By Danielle James
I always know when it’s going to happen. My heart starts racing. My breathing gets heavier. My vision gets blurry and my head starts to spin. Soon, I can’t breathe at all and I start to cry.
Then people start to back away from me and whisper about what’s happening. People ask a lot of questions. They ask me if I need anything or what they should do. I can’t answer them because I can’t breathe. I start to retrace my steps to how my attack started, and that usually makes me panic even more.
When I tell people that I have anxiety, they tend to brush it off as just getting nervous before tests or presentations. They never seem to fully understand the gravity of what I am telling them.
When people tell me not to worry so much, it drives me even crazier. Do you think I want to be nervous about something as simple as going in to work? No. Do you think I enjoy having minor panic attacks every time I have to talk to a member of the opposite sex? Definitely not.
Every single case of anxiety is different, yet people seem to think those of us that suffer from it are just overly nervous and we can be cured with some alcohol or medication. False. People assume I’m shy or weak or even sometimes bitchy. False.
My anxiety developed when I was about seventeen. I remember the first time I had a panic attack, I felt like a brick wall was wrapping around me, suffocating every possible emotion out of my body. I had no idea what was happening, and to make it worse, no one else around me did either. I remember going home that day and laying in bed until the next morning because I was so physically and emotionally drained.
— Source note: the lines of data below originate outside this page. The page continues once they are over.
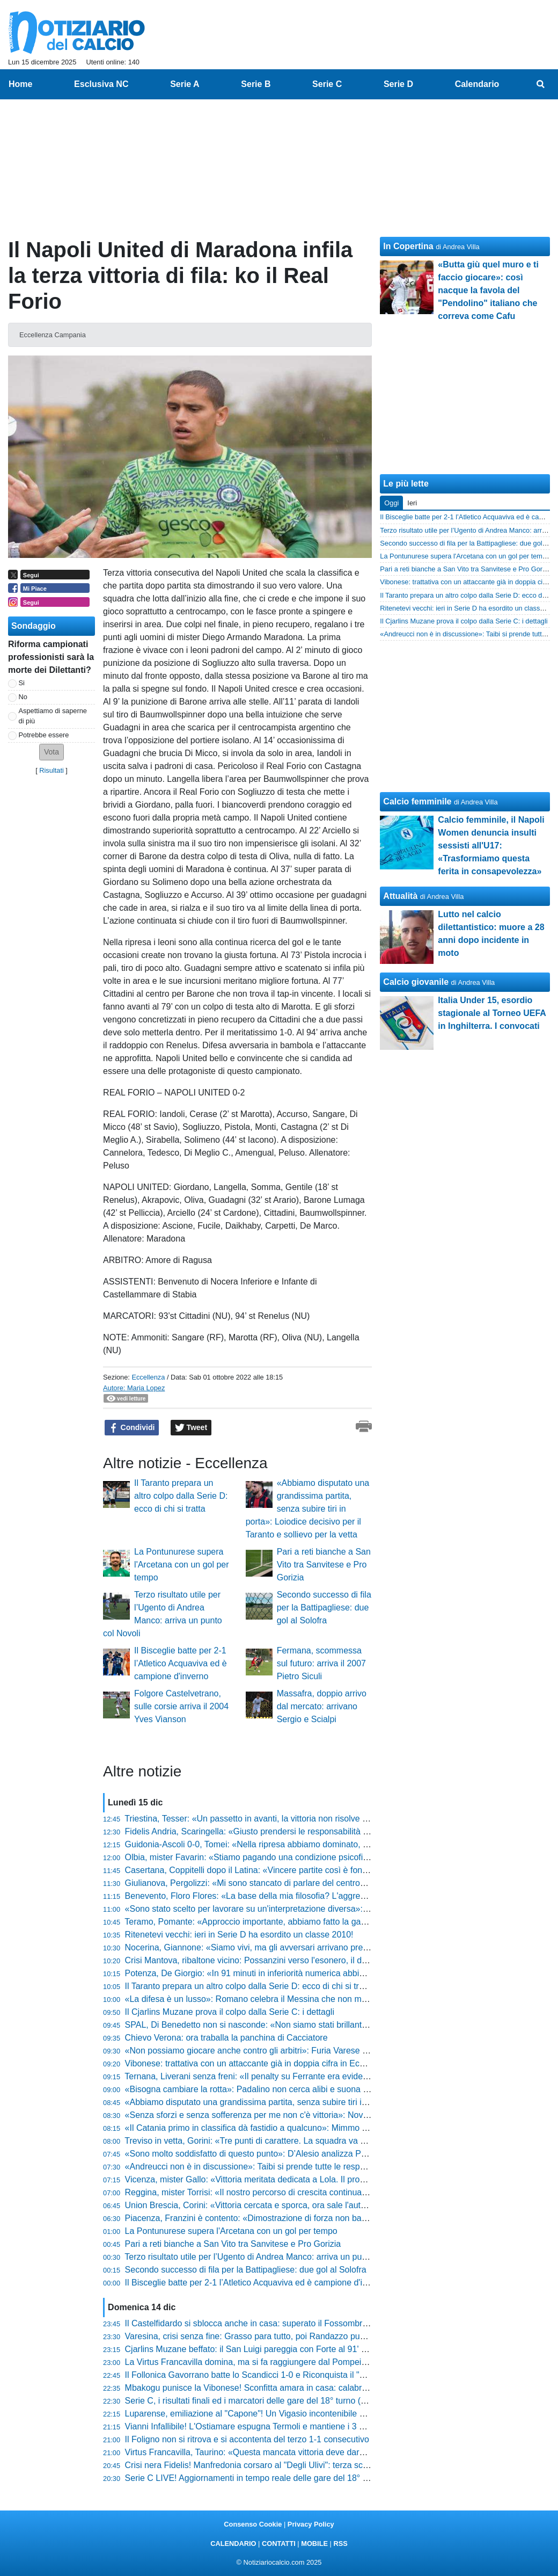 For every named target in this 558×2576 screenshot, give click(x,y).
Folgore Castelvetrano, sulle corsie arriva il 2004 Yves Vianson (181, 1706)
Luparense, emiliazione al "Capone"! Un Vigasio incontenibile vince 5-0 (259, 2413)
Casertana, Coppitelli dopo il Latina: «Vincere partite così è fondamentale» (266, 1870)
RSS (340, 2543)
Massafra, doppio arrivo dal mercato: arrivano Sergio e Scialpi (321, 1706)
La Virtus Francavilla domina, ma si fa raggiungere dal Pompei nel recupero (268, 2362)
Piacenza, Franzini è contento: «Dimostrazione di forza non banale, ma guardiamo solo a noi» (303, 2218)
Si (22, 683)
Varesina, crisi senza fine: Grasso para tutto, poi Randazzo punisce (252, 2336)
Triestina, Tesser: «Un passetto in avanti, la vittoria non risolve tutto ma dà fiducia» (280, 1818)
The attacks became more frequent during my senior year of high school when I was under immense pressure to apply to colleges and try to figure out what I wanted to do with my life. Every time I had an attack, I felt as if my value as a person went down. People started to avoid me; they thought I wouldn’t notice, but I did and that made it progressively worse. I don’t blame them for avoiding me; anxiety attacks are almost as hard to witness as they are to experience.
Anxiety isn’t a joke. It’s the reason why I disappeared into my own world for the second semester of my freshman year. It’s the reason why I fear intimacy with men. It’s the reason why I hate spontaneity. It’s the reason why I have such a hard time opening up to people. I feel as if every thing I do will somehow be wrong; that it’s never going to be good enough.
I have slowly been finding ways to deal with my anxiety. Towards the beginning of the semester, I was actually able to catch an attack in its early stages and stop it. That was a huge step for me. But my anxiety is something that I will continue to struggle with as long as I live. It’s definitely changed the way I live, but I refuse to let it reduce the life I live.